The Desiderata series is a regular roundup of links and thoughts for paid subscribers, and an open thread for the community.

Contents

1. IVF epigenetic damage gets worse across generations

2. Waymo reveals their fleet may require 100% human oversight

3. The next Project Hail Mary

4. Nonfiction book sales drop twice as much as fiction

5. Art collective poisons AI training set

6. Lyme Disease vaccine announced (but is it better than prophylactic antibiotics?)

7. Terence Tao warns of “odorless” AI proofs that shed no insight

8. A terraformed mars might have Insects of Unusual Size

9. From the Archives: My worry of AI outputs surpassing human “outputs” comes true

10. Comment, share anything, ask anything

1. IVF epigenetic damage gets worse across generations

Last month there was an interesting paper in Nature Communications, “Limitations of serial cloning in mammals,” which showed that after 58 generations a cloned mice population had degraded genetically to the point where further cloning was impossible.

It’s a great argument for “Why sex?”

And it’s one very different from the “Red Queen” hypothesis I was taught in school (as basically gospel). The Red Queen hypothesis argues that sex is to shuffle around your genome to create diversity that evolution can capitalize on, especially with respect to viruses and other attackers.

Instead, it looks like the real issue might be that clonal reproduction introduces a ratchet where the population can’t clear genetic errors. According to the scientists of the cloning paper:

… mammals rely on sexual rather than asexual reproduction to eliminate genetic anomalies caused by clonal reproduction.

Without sex, the genetic damage just ratchets up and up over a couple dozen generations. It’s sort of like model collapse in LLMs: you train on their outputs, over and over, until the snake eats its tail. Surprisingly, the researchers reported that visually the cloned mice seemed relatively healthy in the earlier generations. But then again, these clones are leading highly sedentary lives: they basically just have to show up, eat, and drink, and that to the researchers is “healthy” because that’s what mice in a cage their whole lives do. The researchers couldn’t tell that under the surface a lot of genetic damage wasn’t shed by sexual reproduction.

But if the ratchet theory is true, we should probably take a closer look at anything that might introduce small compounding errors across generations.

So what about IVF?

IVF now accounts for almost 3% of births in the United States (the highest concentration appears to be almost 10% of births in San Francisco). Of course, IVF is entirely different from cloning, and doesn’t introduce genetic errors. But we do have evidence that the IVF process can create epigenetic damage. While that may sound scary, the first-generation effects of IVF appear relatively small in the grand scheme of things, and the gain of IVF is, of course, basically incalculable (the miracle of an entire human where none would be). So please keep that in mind. But what if the epigenetic damage of IVF compounds generationally? That would be bad.

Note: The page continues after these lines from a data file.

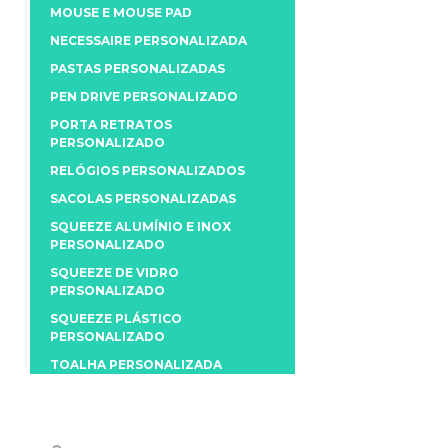
MOUSE E MOUSE PAD
NECESSAIRE PERSONALIZADA
PASTAS PERSONALIZADAS
PEN DRIVE PERSONALIZADO
PORTA RETRATOS
PERSONALIZADO
RELÓGIOS PERSONALIZADOS
SACOLAS PERSONALIZADAS
SQUEEZE ALUMÍNIO E INOX
PERSONALIZADO
SQUEEZE DE VIDRO
PERSONALIZADO
SQUEEZE PLÁSTICO
PERSONALIZADO
TOALHA PERSONALIZADA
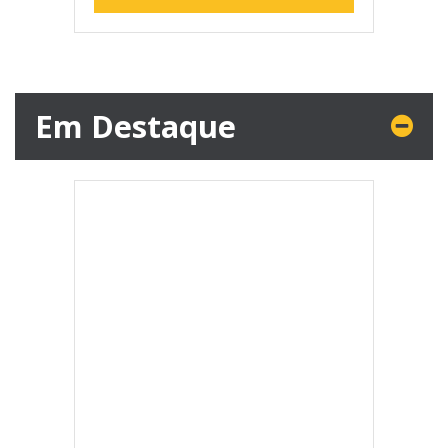
Em Destaque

Unfortunately, recent research indicates this could be true, at least from early mice evidence. In another science paper published last month: “In vitro fertilization induces reproductive changes in male mouse offspring and has multigenerational effects” the researchers emphasized that:

These findings underscore that the negative effects of IVF not only persist but also may intensify in subsequent generations.

This is not great, because, as the researchers point out:

Although considered safe, IVF pregnancies are associated with an increased risk of perinatal, neonatal, and placental complications; rare genetic syndromes; and possible long-term effects in human and mouse offspring. One possible mechanism for adverse outcomes suggests that IVF procedures occur during critical windows of epigenetic reprogramming in gametes and preimplantation embryos, generating errors that could ultimately affect normal development…. Previous studies have shown that testicular or sperm maturation changes affect normal sperm function, which leads to adverse outcomes in sired offspring.

In other words, IVF can have an effect on the germline, and this could then be passed on via more damage, etc. Which is pretty much what they observe.

E.g., sperm count in the IVF group is lower (along with testosterone) which then could lead to epigenetic damage being transmitted, since sperm are bearers of epigenetic information, and so on, creating a feedback loop.

What’s also worrying is that the issues spread beyond the germline.

Interestingly, we observed sex-specific adverse outcomes in the F2 from IVF offspring, including a higher risk of insulin and glucose resistance in males and a diabetic phenotype in females. These sex-specific differences can arise by sex-linked genes or hormones. We also observed more severe metabolic and gene expression changes in the F2 generation, as evidenced by the F2 liver RNA-Seq data. These effects could result from the cumulative impact of IVF in the F1 generation, together with a potential contribution of metabolic syndrome in the males, which may be inherited through the germline.

It appears that no one has taken IVF beyond two generations. That seems kind of important to know!